Intro: This is the second of two posts I am sharing that I wrote during my early pregnancy, this past spring. I didn’t share them immediately then due to the private nature of the early stages of pregnancy.
Uber Anxious: Pressure Raining Down on Me
I rushed into an Uber this morning. I didn’t want to make it stop in the bus stop zone, since I know of people who have gotten ticketed for that. Unfortunately, it was raining, so when I went to chase down my Uber (which was lost for a few moments before it finally got to my location) I had to hurriedly close my umbrella. I was borrowing my husband’s umbrella and I was having trouble closing it all morning, as evidenced by my having to ask the guy at the deli counter to close it for me after I purchased ginger ale (for morning sickness).
As I climbed into the Uber, I closed my umbrella the best way I know how—by pressing it into my upper abdomen! It’s helped me in the past when my hands weren’t cutting it, but what I forgot in that moment was that this time there was something growing inside of me that I was supposed to be protecting. Luckily, I didn’t jab the umbrella into my lower abdomen/pregnant area, but I still freaked out at how I had not taken proper precaution and was continuing to use my body in the same manner that I had prior to holding another life inside of it.
The thing about pregnancy is that it causes many people to have OCD-like thoughts.

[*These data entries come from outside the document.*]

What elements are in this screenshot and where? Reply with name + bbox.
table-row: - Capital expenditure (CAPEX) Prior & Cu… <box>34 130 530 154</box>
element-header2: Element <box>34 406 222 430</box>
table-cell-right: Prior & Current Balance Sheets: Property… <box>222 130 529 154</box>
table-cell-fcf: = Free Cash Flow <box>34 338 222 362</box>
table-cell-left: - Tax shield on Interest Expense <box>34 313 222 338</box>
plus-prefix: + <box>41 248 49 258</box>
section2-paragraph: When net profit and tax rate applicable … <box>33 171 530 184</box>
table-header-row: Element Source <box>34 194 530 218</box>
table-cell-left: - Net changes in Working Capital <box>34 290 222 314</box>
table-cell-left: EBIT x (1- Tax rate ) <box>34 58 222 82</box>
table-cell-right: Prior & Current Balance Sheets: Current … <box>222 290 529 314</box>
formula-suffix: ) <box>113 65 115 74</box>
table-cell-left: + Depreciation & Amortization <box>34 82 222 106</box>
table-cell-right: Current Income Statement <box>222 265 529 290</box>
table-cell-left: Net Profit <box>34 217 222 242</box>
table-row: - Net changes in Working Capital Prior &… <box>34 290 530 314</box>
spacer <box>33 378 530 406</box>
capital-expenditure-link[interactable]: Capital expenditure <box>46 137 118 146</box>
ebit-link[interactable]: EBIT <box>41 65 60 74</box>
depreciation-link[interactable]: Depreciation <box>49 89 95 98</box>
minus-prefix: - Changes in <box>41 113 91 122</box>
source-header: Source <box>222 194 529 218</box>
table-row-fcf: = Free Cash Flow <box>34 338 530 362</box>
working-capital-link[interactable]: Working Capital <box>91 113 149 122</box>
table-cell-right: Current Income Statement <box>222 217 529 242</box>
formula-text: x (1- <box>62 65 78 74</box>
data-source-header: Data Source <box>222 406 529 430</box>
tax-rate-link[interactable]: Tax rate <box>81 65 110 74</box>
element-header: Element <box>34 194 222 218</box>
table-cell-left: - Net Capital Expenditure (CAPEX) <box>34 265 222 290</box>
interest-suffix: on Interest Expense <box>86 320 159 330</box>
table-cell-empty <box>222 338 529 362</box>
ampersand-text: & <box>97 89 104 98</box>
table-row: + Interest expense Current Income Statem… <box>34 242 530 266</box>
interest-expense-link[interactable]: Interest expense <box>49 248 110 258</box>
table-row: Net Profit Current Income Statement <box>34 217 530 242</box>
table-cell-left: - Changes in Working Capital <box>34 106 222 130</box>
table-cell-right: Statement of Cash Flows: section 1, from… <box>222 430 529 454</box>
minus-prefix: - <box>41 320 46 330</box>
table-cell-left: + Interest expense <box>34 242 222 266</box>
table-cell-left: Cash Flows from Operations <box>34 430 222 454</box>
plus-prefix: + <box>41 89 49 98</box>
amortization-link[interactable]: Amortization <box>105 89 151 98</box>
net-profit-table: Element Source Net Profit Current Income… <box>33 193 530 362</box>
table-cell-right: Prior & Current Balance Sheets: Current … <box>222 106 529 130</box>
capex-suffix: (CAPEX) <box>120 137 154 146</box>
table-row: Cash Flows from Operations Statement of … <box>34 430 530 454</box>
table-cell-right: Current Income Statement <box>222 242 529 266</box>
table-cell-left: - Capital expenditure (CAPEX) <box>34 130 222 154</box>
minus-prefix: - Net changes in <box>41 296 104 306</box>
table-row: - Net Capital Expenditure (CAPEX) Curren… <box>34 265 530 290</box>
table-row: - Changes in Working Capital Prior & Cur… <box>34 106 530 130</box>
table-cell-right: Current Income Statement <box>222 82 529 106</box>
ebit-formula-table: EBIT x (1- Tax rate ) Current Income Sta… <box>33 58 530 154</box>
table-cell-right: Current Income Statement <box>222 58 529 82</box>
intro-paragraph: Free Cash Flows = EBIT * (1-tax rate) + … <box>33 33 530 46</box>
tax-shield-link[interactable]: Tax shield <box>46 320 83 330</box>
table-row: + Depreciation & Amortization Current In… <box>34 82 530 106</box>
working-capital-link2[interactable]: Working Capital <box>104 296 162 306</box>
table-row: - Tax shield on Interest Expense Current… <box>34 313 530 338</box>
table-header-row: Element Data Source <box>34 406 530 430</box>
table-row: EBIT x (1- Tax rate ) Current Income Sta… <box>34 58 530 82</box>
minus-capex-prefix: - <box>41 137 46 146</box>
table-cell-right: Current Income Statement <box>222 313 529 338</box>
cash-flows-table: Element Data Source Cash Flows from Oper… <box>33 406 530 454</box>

And for someone who already has anxiety and OCD tendencies, it is a lot to handle.
I cried when I got to my office. I cried because the horrible unnatural lighting of my office exacerbated my nausea, but mostly because I was in a mental downward spiral about having used my abdomen to close the umbrella.
I was going to message my OBGYN, as I always do, to make myself extra sure that I didn’t hurt the life growing inside of me (I know it’s only the size of a blueberry, but still!)
As I prepared the photo of my pointing to the area of my upper abdomen in which I had jabbed my umbrella, I cried even harder. When I decided in the summer of 2014 to turn my dating life around for good and stick to dating men with whom I could really see myself marrying and building a family, I did it with the thought of my future child/children in mind. My biological clock was ticking and I had had enough of the games I was playing—even though they had a done a very good job of distracting me from my fears in life: that I would be alone forever, and that, ever since my father died, my life went from blessed to doomed and I would never feel emotionally safe again.
Now I have this unborn child in my body and I really want everything to go smoothly. I used to think the closest I could get to feeling my father’s presence was by emulating his lifestyle, but in recent months, I’ve been realizing it’s really by bringing in another generation who carries on his traits and legacy. I keep wondering whether or not the baby is a boy—and the truth is I would be happy if it was a boy or a girl. Because even if I don’t name this baby after my father (which I am only planning on doing if it is a boy), this child, and G-d willing, all our children, will carry on my father’s legacy and bring his traits (at least some of them) back to life.